This post is the third part in my “Dating With Depression” series. You can read the first post about putting yourself out there here, and the second post about talking about mental health with your partner here.
Dating someone while dealing with mental health issues, or living with a chronic mental illness, isn’t easy. It’s not easy for the people who are living with these issues (obviously), but it can also be very difficult for the other person, the other half of the relationship. It’s great that people want to help care and support their partners who live with mental illness, and it’s beautiful to see relationships thrive even though one (or both) people are dealing with mental health issues. But if someone wants to be as helpful and supportive as possible, what am I supposed to tell them? Even though my experience is specific, there are a few things you could tell your partner that might help them understand what you’re dealing with.
FYI these are general tips that I have either heard from others or given to my partner in the past. If I use myself as an example, it’s to help make things easier to understand.
My Mental Illness Symptoms Aren’t About You or ‘Us’
This first reminder is an important one, because many questions can be answered by making this point. It’s important that everyone in my life know that my depression has nothing to do with them, but it was especially important that my girlfriend understood that. When someone cares about you that much, they might think that something they’ll do or say might set you off, especially if that ‘something’ is a big part of your relationship. Your partner will need reassurance on this point, and you’ll want to remind them often because of how easy it is to forget this point.
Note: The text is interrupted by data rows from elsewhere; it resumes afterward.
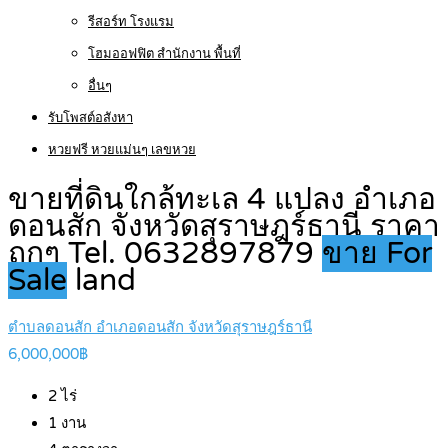
รีสอร์ท โรงแรม
โฮมออฟฟิต สำนักงาน พื้นที่
อื่นๆ
รับโพสต์อสังหา
หวยฟรี หวยแม่นๆ เลขหวย
ขายที่ดินใกล้ทะเล 4 แปลง อำเภอ
ดอนสัก จังหวัดสุราษฎร์ธานี ราคา
ถูกๆ Tel. 0632897879
ขาย For
Sale
land
ตำบลดอนสัก อำเภอดอนสัก จังหวัดสุราษฎร์ธานี
6,000,000฿
2
ไร่
1
งาน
I Don’t Always Know What’s Going On
The first conversation I had with my partner about mental health went very well, and one of the reasons it went well was because I knew what I wanted to say and what I specifically wanted to share. But as the conversations continue, they might not always work that way. Sometimes I’ll know when I’m not feeling like myself, and I know exactly what to say to her about how I’m feeling. Sometimes I’ll feel ‘off’ when I’m with her, but I don’t know why or how I can explain what I’m feeling. It sounds scary, but I don’t always know what’s going on. And before you object to that, or say it might make your partner feel bad to hear that, I’ll remind you that I’m thinking that either way. I’ve spent more time not knowing what’s going on than knowing how I’m feeling, and that’s happening whether I share that information or not. I’d want my partner to understand that, and support ways to get me out of that funk.
Certain Things Will Set Off My Symptoms
Otherwise known as ‘triggers’, I refer to events and situations that exacerbate my depression and anxiety as things that ‘set me off’ – that is, they set off my symptoms in a number of ways. Whether it’s a social situation, watching something that reminds me of a negative experience or something else, I have a sense of what makes me anxious or can cause me to lose some mental clarity. Since I know what can set me off, I can tell that to my partner, so she isn’t caught off guard when I’m not acting like I normally am. It’s also important to understand that not everyone knows what sets them off. I have a sense of it because of the seven years I’ve dealt with depression and anxiety, but it’s not easy to be tuned in to what makes you feel depressed or anxious all the time. Everyone is on their own mental health journey on their own time, and partners who understand this can help establish healthy norms for the relationship.
What Do You Think?
These are three of the more general things that I’ve come across in my own experience and talking with others, but I’ll turn it over to the readers! What do you think your partner should know about your mental health issues when it comes to your relationship? Has it worked for you? Personally, I think this is a topic that a lot of people can respond to, and since there is not one ‘right’ way to approach it we can find the ways that work for us.